Publication information
- Publisher: Marvel Comics
- First appearance: Tales of Suspense #83 (Nov 1966)
- Created by: Stan Lee (writer) Jack Kirby (artist)

In-story information
- Alter ego: John Robert Keane
- Species: Human
- Team affiliations: Secret Empire
- Abilities: Exceptional acrobatic skills

= Tumbler (comics) =

Tumbler is the name of four fictional characters appearing in American comic books published by Marvel Comics.

==Publication history==
John Keane first appeared in Tales of Suspense #83 (Nov 1966) and was created by Stan Lee and Jack Kirby.

==Fictional character biography==
===John Keane===

John Keane is a costumed criminal acrobat. Intending to test himself against Captain America, he breaks into the Avengers Mansion. He easily beats Captain America in two separate struggles; however, this turns out to be the Super-Adaptoid, who had taken Captain America's form and lacked his fighting skills. The real Captain America escapes from the Adaptoid's trap and defeats the Tumbler in combat.

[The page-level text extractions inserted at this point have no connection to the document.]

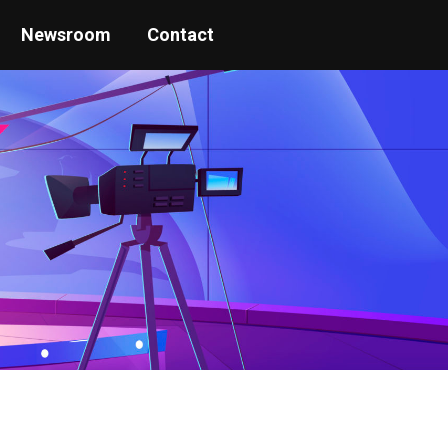
Newsroom
Contact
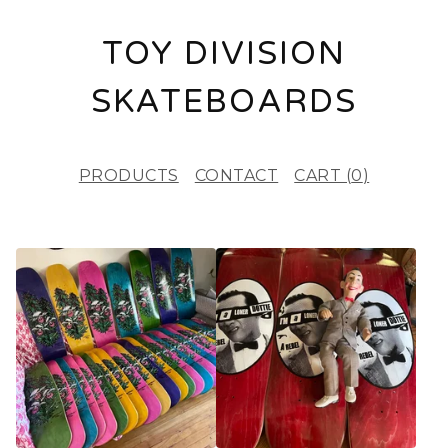
TOY DIVISION
SKATEBOARDS
PRODUCTS
CONTACT
CART (
0
)
F
E
A
T
U
R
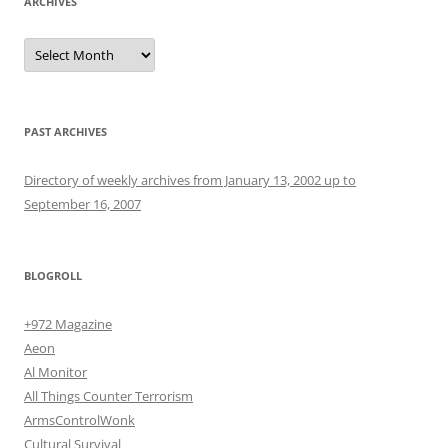
ARCHIVES
Archives
PAST ARCHIVES
Directory of weekly archives from January 13, 2002 up to
September 16, 2007
BLOGROLL
+972 Magazine
Aeon
Al Monitor
All Things Counter Terrorism
ArmsControlWonk
Cultural Survival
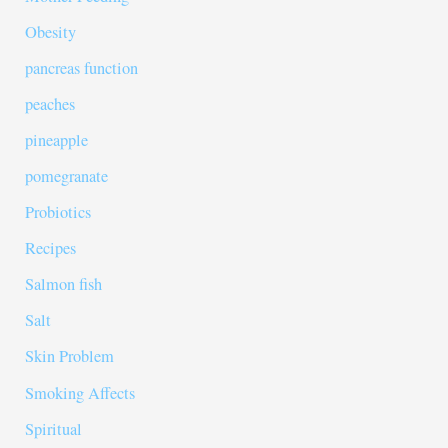
Obesity
pancreas function
peaches
pineapple
pomegranate
Probiotics
Recipes
Salmon fish
Salt
Skin Problem
Smoking Affects
Spiritual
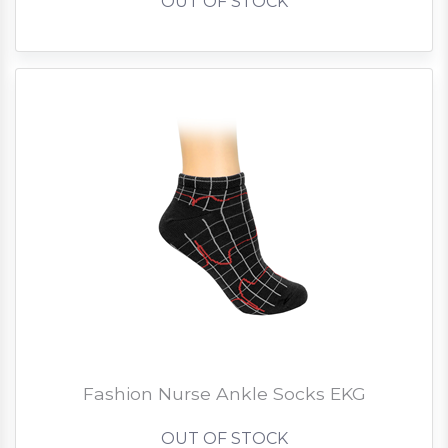
OUT OF STOCK
Fashion Nurse Ankle Socks EKG
OUT OF STOCK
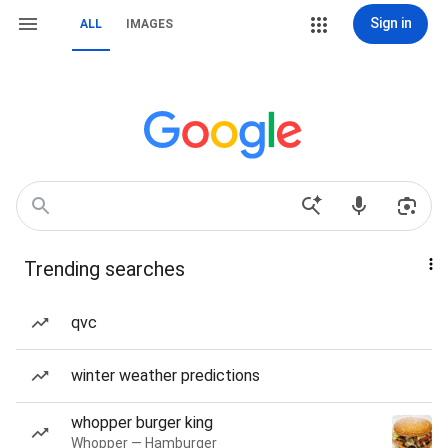
Sign in
ALL
IMAGES
Trending searches
qvc
winter weather predictions
whopper burger king
Whopper — Hamburger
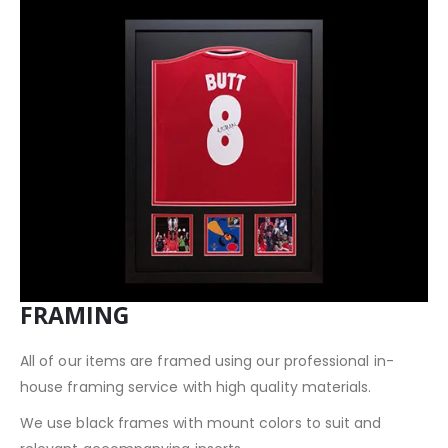
FRAMING
All of our items are framed using our professional in-
house framing service with high quality materials.
We use black frames with mount colors to suit and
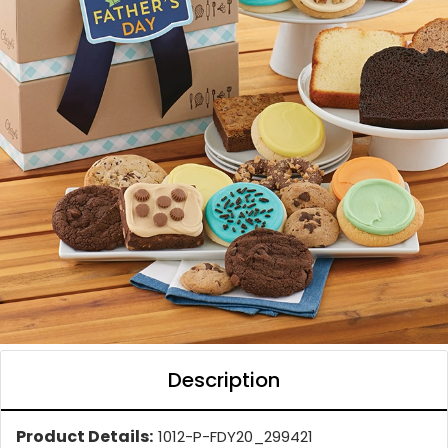
Description
Product Details:
1012-P-FDY20_299421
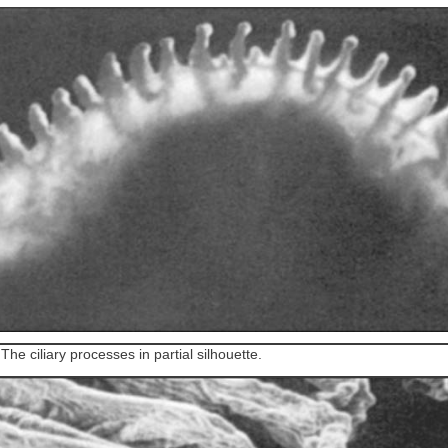
1
The ciliary processes in partial silhouette.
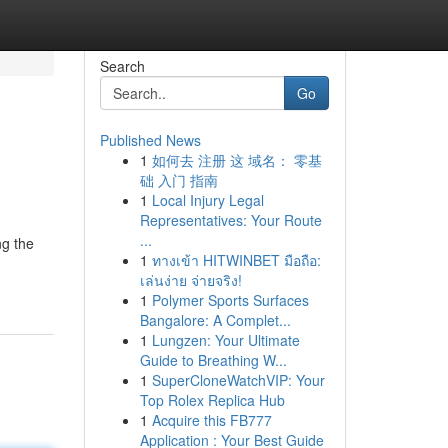
Search
Go
Published News
1
如何去 注册 这 域名： 零基
础 入门 指南
1
Local Injury Legal
Representatives: Your Route
...
ng the
1
ทางเข้า HITWINBET มือถือ:
เล่นง่าย จ่ายจริง!
1
Polymer Sports Surfaces
Bangalore: A Complet...
1
Lungzen: Your Ultimate
Guide to Breathing W...
1
SuperCloneWatchVIP: Your
Top Rolex Replica Hub
1
Acquire this FB777
Application : Your Best Guide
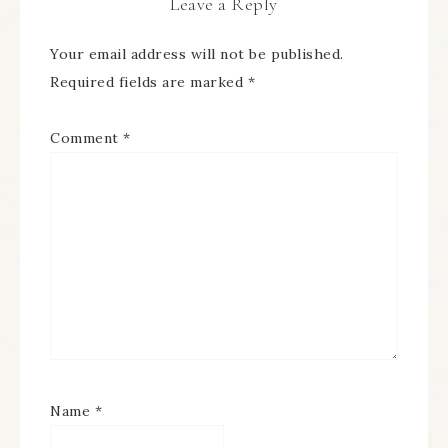
Leave a Reply
Your email address will not be published.
Required fields are marked
*
Comment
*
Name
*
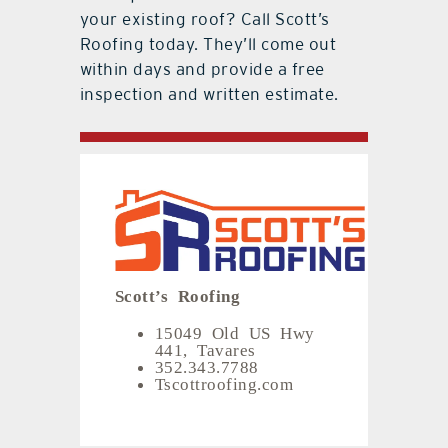
your existing roof? Call Scott’s
Roofing today. They’ll come out
within days and provide a free
inspection and written estimate.
Scott’s Roofing
15049 Old US Hwy
441, Tavares
352.343.7788
Tscottroofing.com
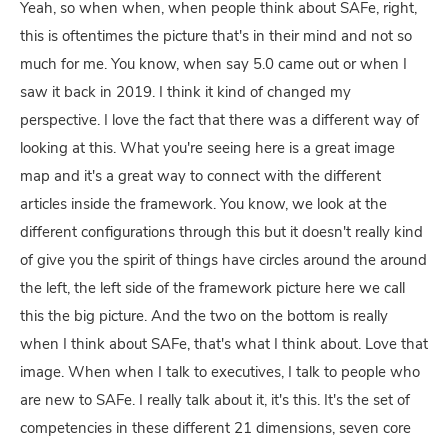
Yeah, so when when, when people think about SAFe, right,
this is oftentimes the picture that's in their mind and not so
much for me. You know, when say 5.0 came out or when I
saw it back in 2019. I think it kind of changed my
perspective. I love the fact that there was a different way of
looking at this. What you're seeing here is a great image
map and it's a great way to connect with the different
articles inside the framework. You know, we look at the
different configurations through this but it doesn't really kind
of give you the spirit of things have circles around the around
the left, the left side of the framework picture here we call
this the big picture. And the two on the bottom is really
when I think about SAFe, that's what I think about. Love that
image. When when I talk to executives, I talk to people who
are new to SAFe. I really talk about it, it's this. It's the set of
competencies in these different 21 dimensions, seven core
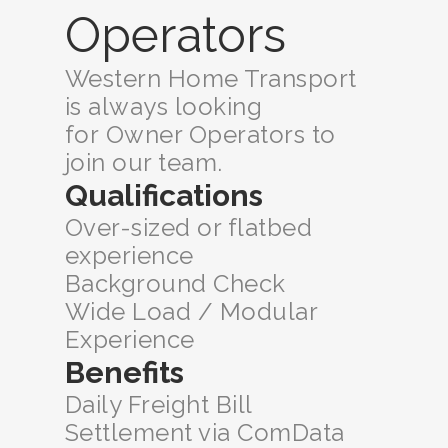
Operators
Western Home Transport
is always looking
for Owner Operators to
join our team.
Qualifications
Over-sized or flatbed
experience
Background Check
Wide Load / Modular
Experience
Benefits
Daily Freight Bill
Settlement via ComData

Later, Quentin Harderman hired the Tumbler to play a part in the Secret Empire's plot to discredit Captain America. The Tumbler robs a store, and Captain America tries to capture him, but the Tumbler escapes. The next day, John Keane in civilian clothes meets Captain America at a charity boxing match; he recognizes Keane, who runs. Captain America knocks Keane down with his shield, and as the two struggle, the first Moonstone shoots and kills Keane with a micro laser under orders from Harderman while hiding out of sight. Harderman accuses Captain America of murdering the Tumbler as part of the scheme to discredit him.

===Spider-Squad===
The second Tumbler is a member of the Spider-Squad.

===Michael Keane===
It is later revealed that John Keane was using the money that he had taken as the Tumbler to pay for his mother's living expenses and her home, and his brother Michael was serving in the army at the time. John had also taken out a million-dollar life insurance policy with Guardian Life Insurance. When Michael tries to collect on this policy, Guardian Life Insurance refuses to pay the claim, since John was killed while involved in illegal acts. Michael trains hard and takes on his brother's identity as the Tumbler, getting Captain America's help to expose the insurance company's fraud.

===Unnamed man===
After receiving Tumbler's gear from Michael Keane, Roderick Kingsley sells it to an unnamed criminal. Tumbler, Ringer, and Steeplejack are shown to be in the services of Roderick Kingsley. They are later ambushed by the Goblin King's servants Menace and Monster (the "Goblin" form of Carlie Cooper).